Страдания юного Зингера. Рассказы разных десятилетий - Виктор Андреев 9 стр.


О чем думал в эти минуты мой брат?

Тишина и туман.

И вдруг в безмолвной зыбкости парка что-то щелкнуло… опять тишина… щелкнуло вновь… И вот - невидимая пичуга рассыпала над нами пульсирующую трель. Певцу отозвалось сразу несколько соловьев. И весь воздух вокруг нас, каждое наше мгновение, каждая клетка тела наполнились неумолкающей, живой песней.

…Мы возвращались почти в полном безмолвии. Я еще слышал в себе соловьиные трели. И помнил все, что час назад рассказал мне Борис.

Брат докурил, щелчком отбросил сигарету - она маленькой, яростной кометой пролетела сквозь молоко тумана. Закуривая новую, Борис проговорил с тихой тоской:

- Белая ночь… а ее рядом нет… - Повернулся ко мне: - Для чего мы живем? Для чего умираем? Не знаешь? И я не знаю. Что же, так вот и будем жить, существовать, не зная для чего? В лучшем случае, зная о красоте мира и о неизбежности смерти… Это так мучительно! А мы все равно живем… по инерции, по привычке…

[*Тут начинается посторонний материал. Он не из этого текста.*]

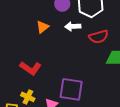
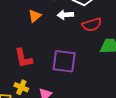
red L-shape: (31, 68) -> (23, 58), turned 45
purple square: (71, 89) -> (64, 61), moved

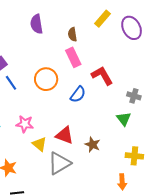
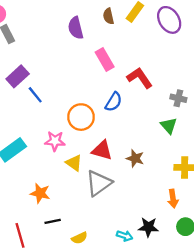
purple semicircle: (37, 24) -> (76, 28), moved
brown semicircle: (72, 34) -> (108, 16), moved
orange circle: (46, 79) -> (81, 117), moved

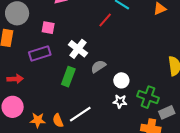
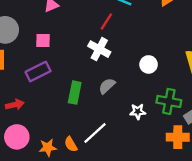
white cross: (78, 49) -> (99, 49), moved
gray semicircle: (98, 66) -> (107, 86), moved
white circle: (121, 80) -> (149, 64), moved

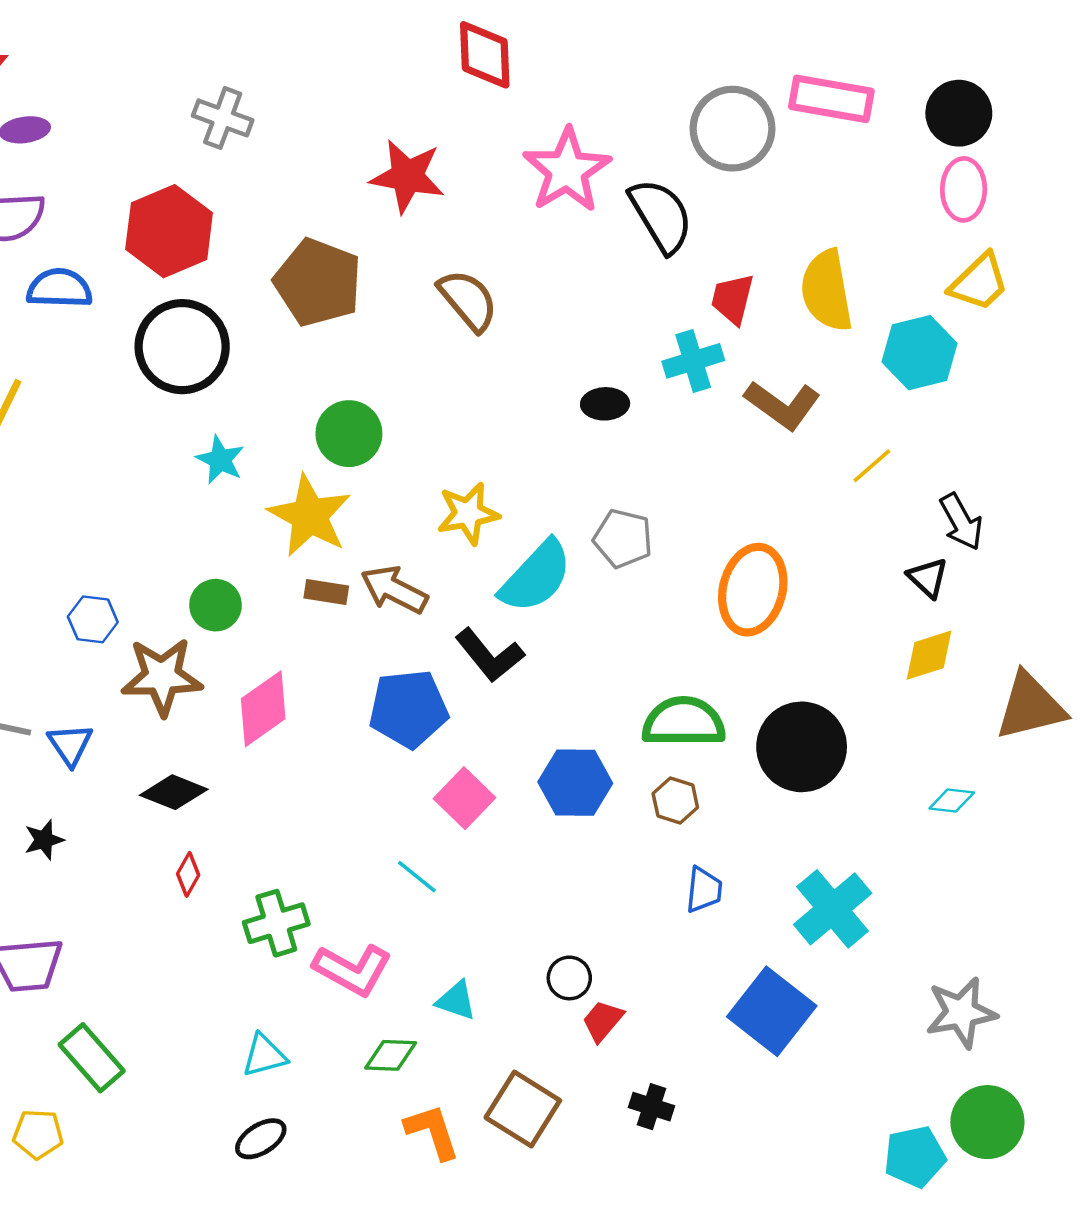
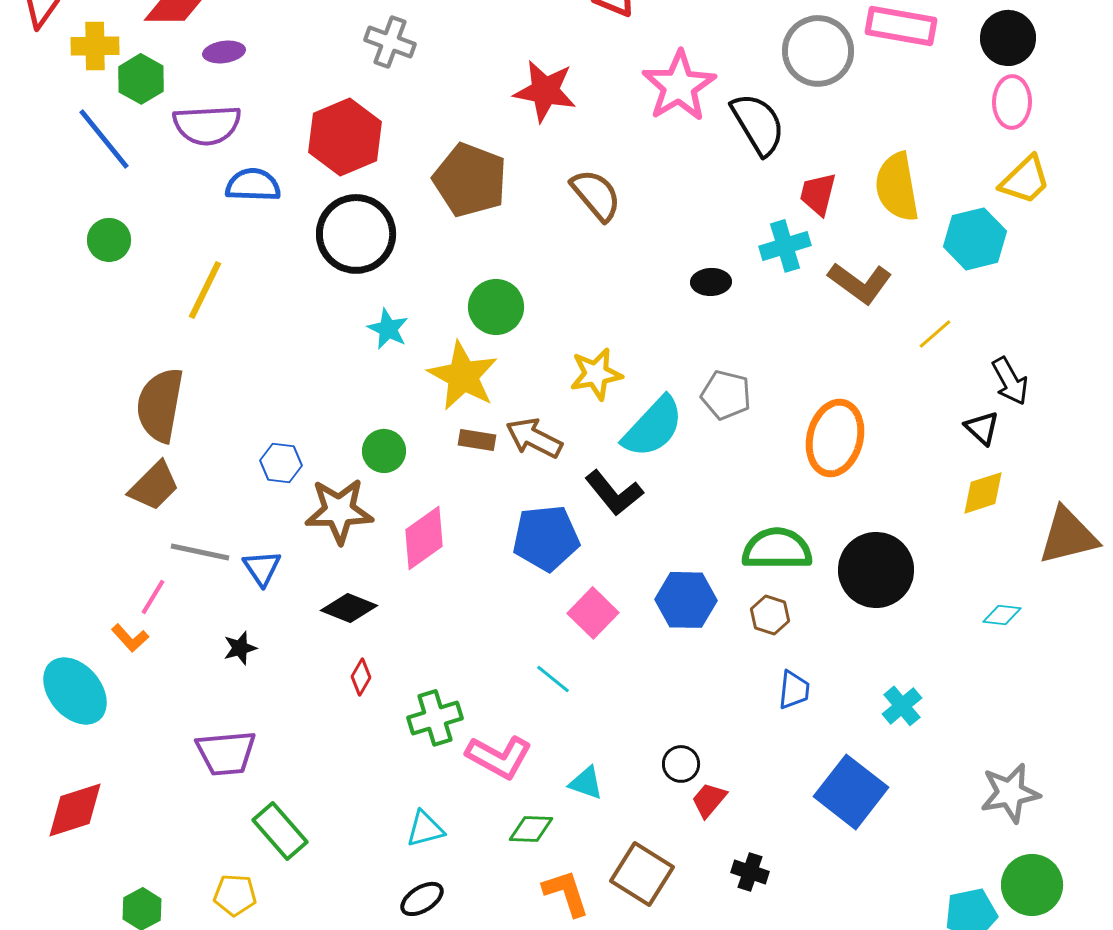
cyan cross: (833, 909) -> (902, 706), size x0.6

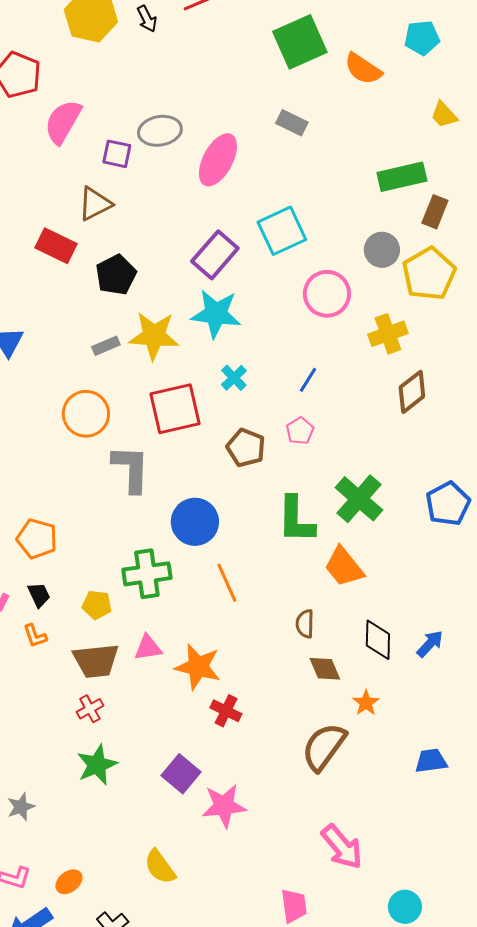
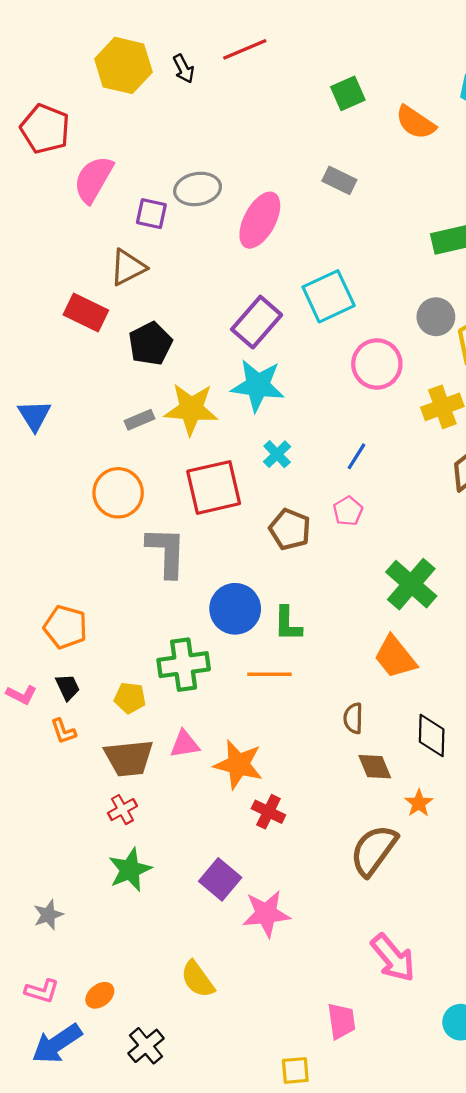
green square: (300, 42) -> (348, 93), size x0.6
green L-shape: (296, 520) -> (288, 624), moved, size x0.7
orange line: (227, 583) -> (269, 674), turned -66

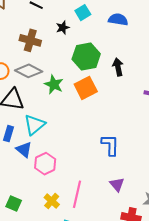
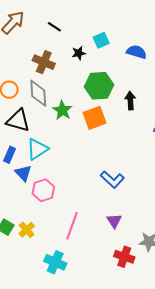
gray diamond: (29, 71) -> (38, 93), turned 52
blue L-shape: (110, 145) -> (112, 179), turned 125
yellow cross: (52, 201) -> (27, 230), moved

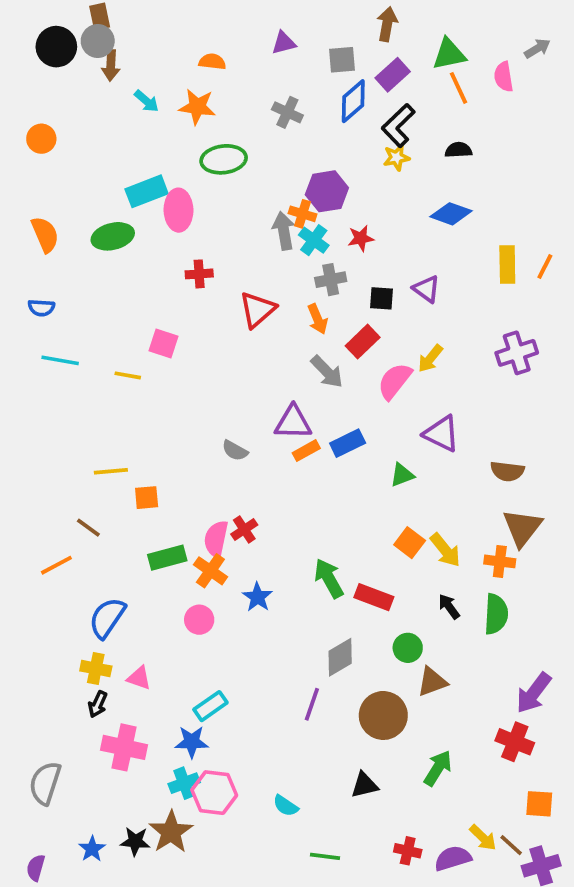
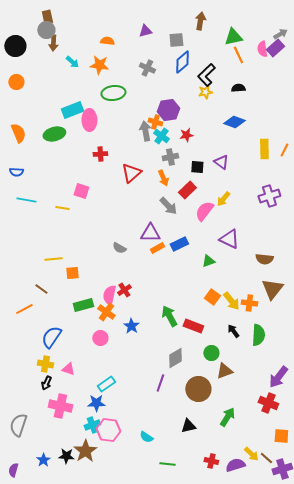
black circle: (56, 47) -> (15, 46), moved
purple rectangle: (393, 75) -> (275, 48), moved
orange cross: (500, 561) -> (249, 303), moved

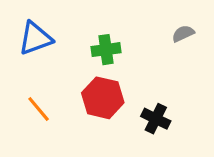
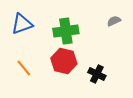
green cross: (106, 50) -> (66, 31), size x1.4

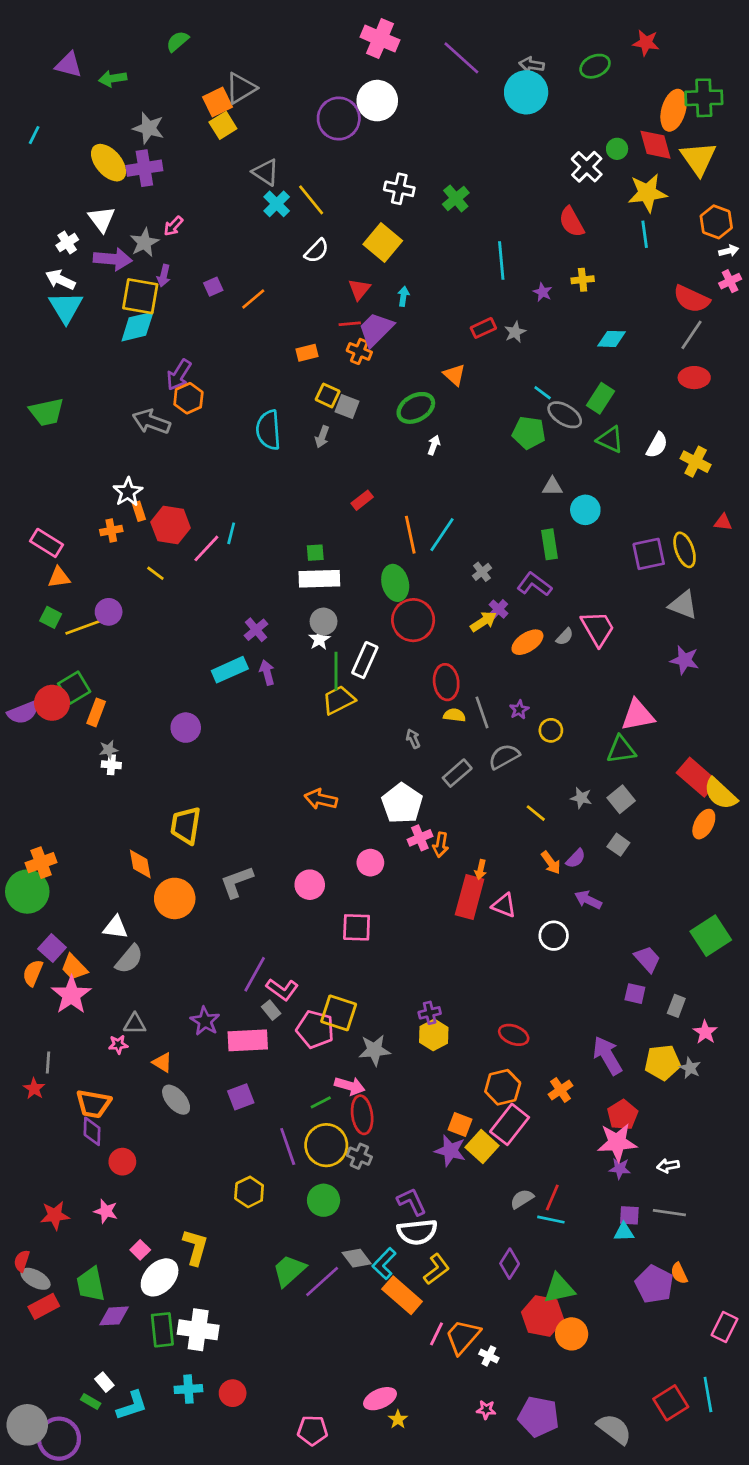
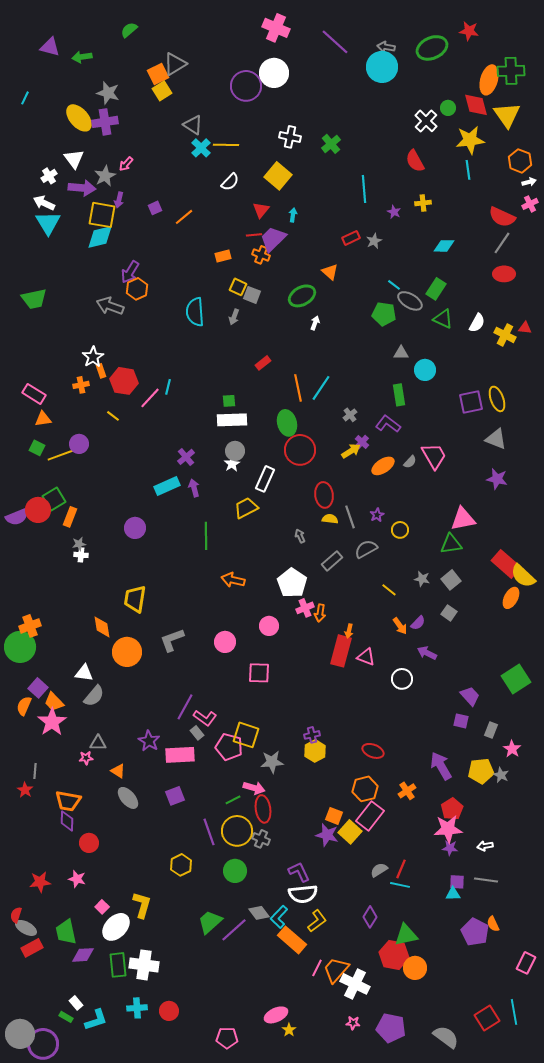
green ellipse: (595, 66) -> (432, 48), size x1.4
yellow line: (311, 200) -> (226, 145), turned -50
red triangle: (723, 522) -> (525, 328), moved
green line: (336, 671) -> (206, 536), moved
white cross: (489, 1356) -> (355, 984), size x2.0

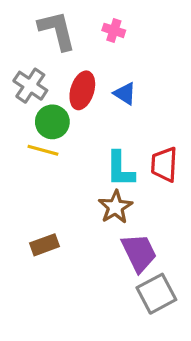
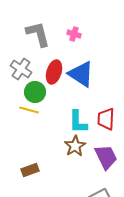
blue triangle: (125, 94) -> (81, 74), size x1.8
purple trapezoid: (139, 253) -> (106, 157), moved

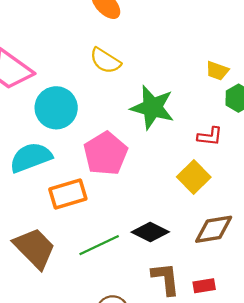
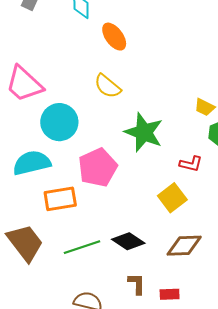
brown L-shape: (166, 279) -> (137, 284), size x0.7

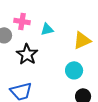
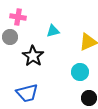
pink cross: (22, 21) -> (18, 17), moved

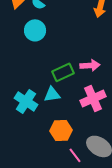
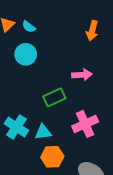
pink arrow: (90, 65) -> (82, 75), moved
cyan triangle: (52, 94) -> (43, 132), moved

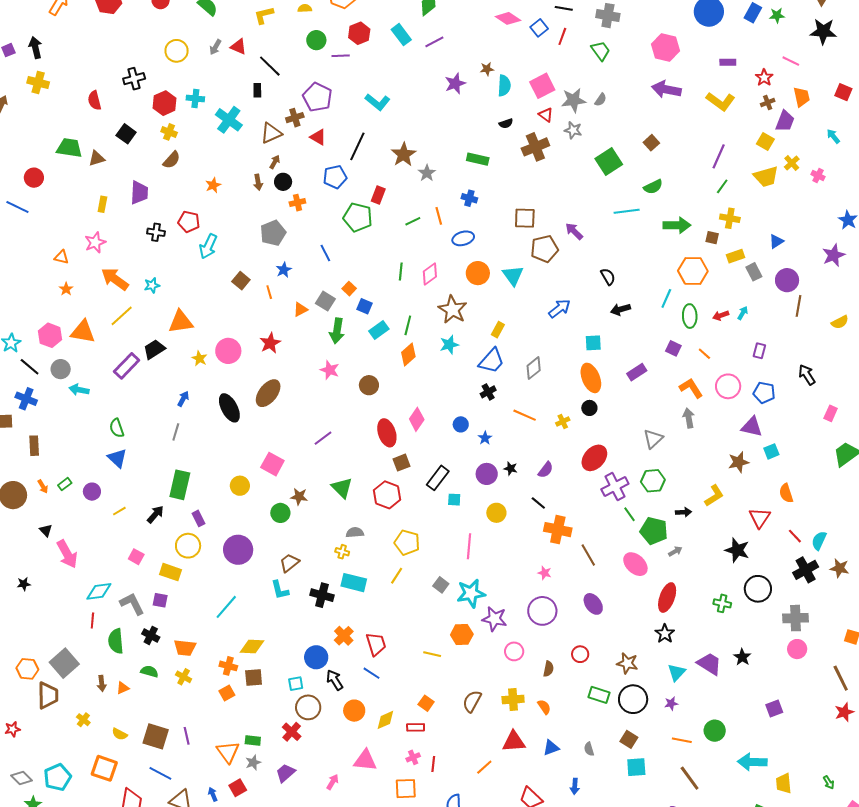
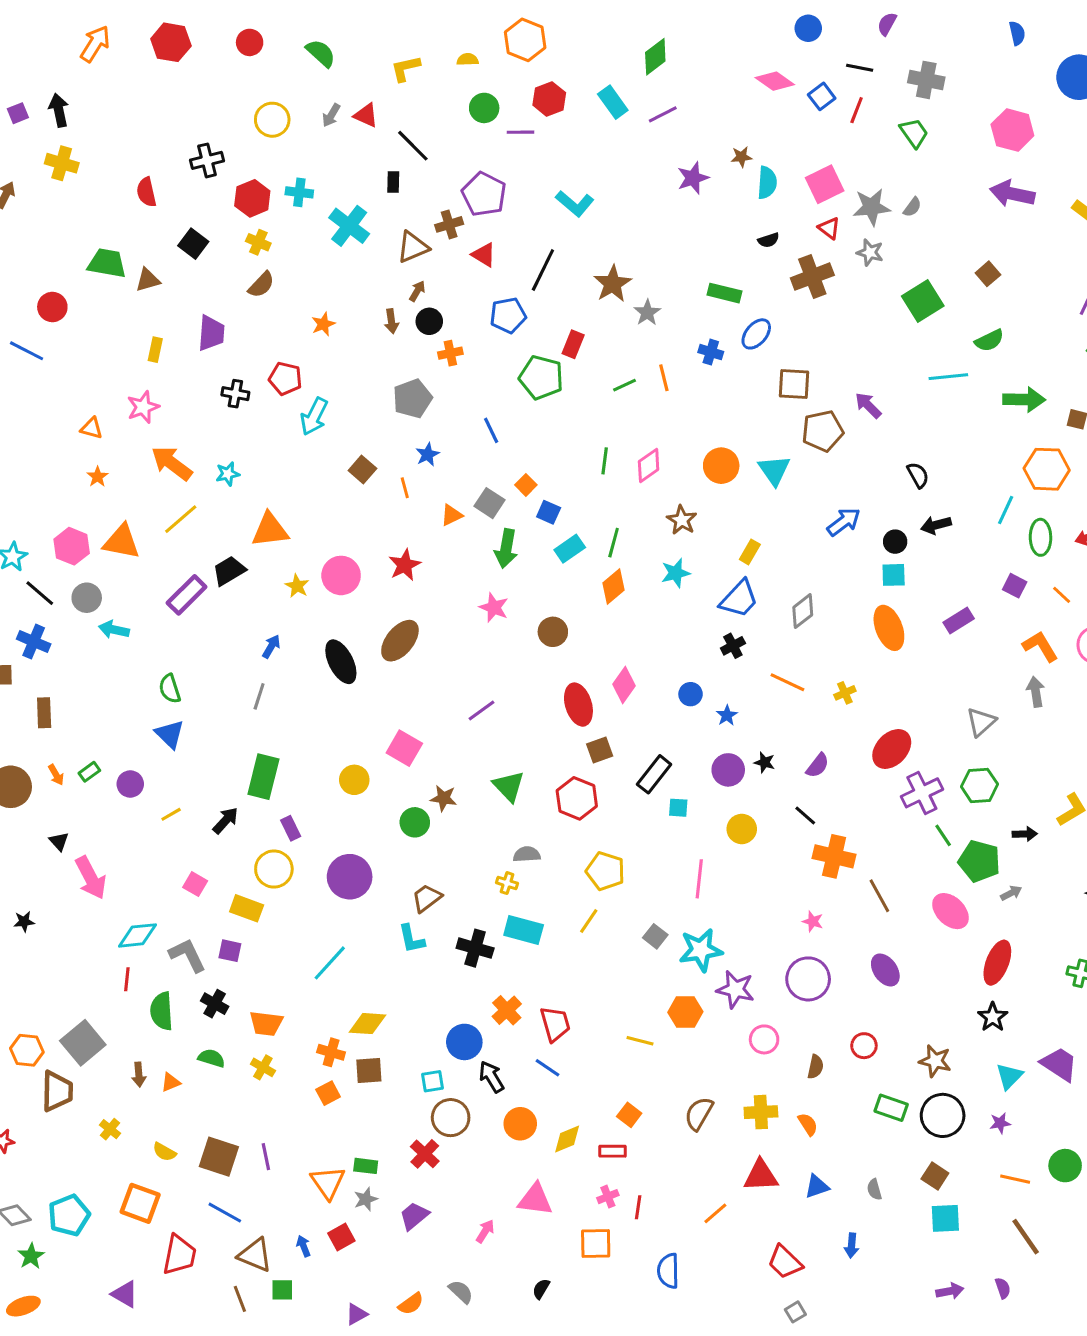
blue ellipse: (463, 238) -> (756, 334), moved, turned -35
brown star: (453, 310) -> (682, 520), size x0.7
black circle: (589, 408) -> (895, 542), moved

Тишина и туман окружали брата.

Тишина. И я молчал тоже.

III

Мы бесшумно вошли в дом, бесшумно прошли на кухню. Боря достал из холодильника недопитые бутылки и, сев за стол, стал сбивчиво, торопливо рассказывать о себе: о чем мечтал в юности, что хотел сделать и что случилось с ним в реальной жизни.

Я слушал его, не прерывая, не сводя с него глаз. Я боялся оставить его одного даже на минуту.

Ночь - глухая к монологам Бориса - равнодушно текла над землей. Внезапно пошел дождь. В доме все спали - дай Бог, спокойно. Наверное, и соловьи уже заснули. И только ветер тяжелыми каплями, словно птичьими клювами, стучал в освещенное кухонное окно.

Разлученный с жизнью

Он шел по городу, все дальше уходя от дома. Так уходит от своей норы волк - умирать.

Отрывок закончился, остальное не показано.